[Start of section]
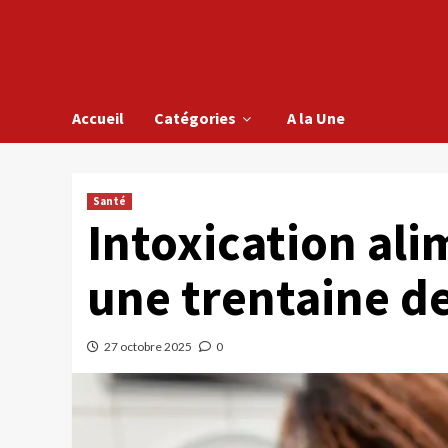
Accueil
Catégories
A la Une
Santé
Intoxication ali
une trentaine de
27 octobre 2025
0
[End of section]
[Start of section]
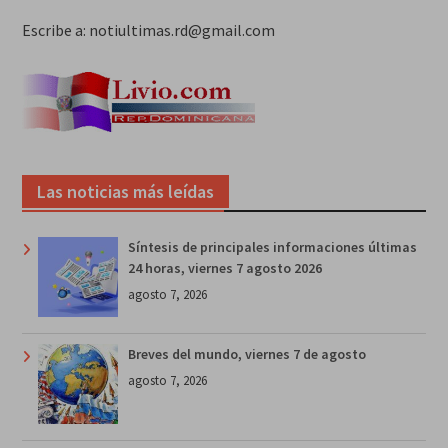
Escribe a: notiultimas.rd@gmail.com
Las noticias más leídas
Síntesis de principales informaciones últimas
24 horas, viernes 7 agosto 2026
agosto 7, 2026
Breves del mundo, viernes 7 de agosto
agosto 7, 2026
[End of section]
- [What to produce]: Throughout the listing above, how many lines hold the word "viernes"? Answer with only the number.

- [Answer below]: 2